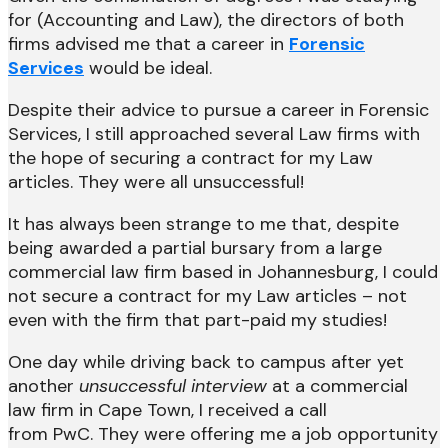
for (Accounting and Law), the directors of both
firms advised me that a career in
Forensic
Services
would be ideal.
Despite their advice to pursue a career in Forensic
Services, I still approached several Law firms with
the hope of securing a contract for my Law
articles. They were all unsuccessful!
It has always been strange to me that, despite
being awarded a partial bursary from a large
commercial law firm based in Johannesburg, I could
not secure a contract for my Law articles – not
even with the firm that part-paid my studies!
One day while driving back to campus after yet
another
unsuccessful interview
at a commercial
law firm in Cape Town, I received a call
from PwC. They were offering me a job opportunity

▶ [What to do]:
A verbatim copy of the records above, without pictures, is required.

▶ [Problem solution]:
for (Accounting and Law), the directors of both
firms advised me that a career in
Forensic
Services
would be ideal.
Despite their advice to pursue a career in Forensic
Services, I still approached several Law firms with
the hope of securing a contract for my Law
articles. They were all unsuccessful!
It has always been strange to me that, despite
being awarded a partial bursary from a large
commercial law firm based in Johannesburg, I could
not secure a contract for my Law articles – not
even with the firm that part-paid my studies!
One day while driving back to campus after yet
another
unsuccessful interview
at a commercial
law firm in Cape Town, I received a call
from PwC. They were offering me a job opportunity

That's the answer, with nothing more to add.